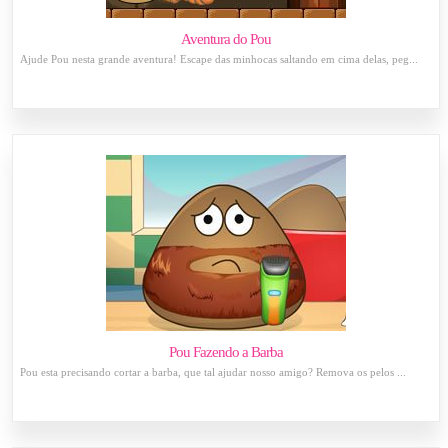
Aventura do Pou
Ajude Pou nesta grande aventura! Escape das minhocas saltando em cima delas, peg...
Pou Fazendo a Barba
Pou esta precisando cortar a barba, que tal ajudar nosso amigo? Remova os pelos ...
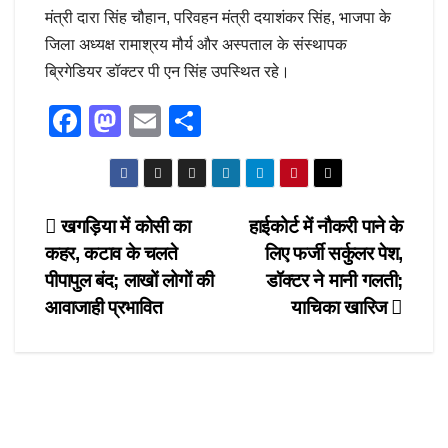
मंत्री दारा सिंह चौहान, परिवहन मंत्री दयाशंकर सिंह, भाजपा के
जिला अध्यक्ष रामाश्रय मौर्य और अस्पताल के संस्थापक
ब्रिगेडियर डॉक्टर पी एन सिंह उपस्थित रहे।
F
M
E
S
a
a
m
h
c
st
ail
ar
e
o
e
Post
खगड़िया में कोसी का
हाईकोर्ट में नौकरी पाने के
b
d
कहर, कटाव के चलते
लिए फर्जी सर्कुलर पेश,
navigation
o
o
पीपापुल बंद; लाखों लोगों की
डॉक्टर ने मानी गलती;
o
n
आवाजाही प्रभावित
याचिका खारिज
k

::::

The expected result is an exact transcription of the lines from the one containing "लिए फर्जी सर्कुलर" through the end of the records above; please include both ends.

▶ _ANSWER SPACE_
लिए फर्जी सर्कुलर पेश,
navigation
o
o
पीपापुल बंद; लाखों लोगों की
डॉक्टर ने मानी गलती;
o
n
आवाजाही प्रभावित
याचिका खारिज
k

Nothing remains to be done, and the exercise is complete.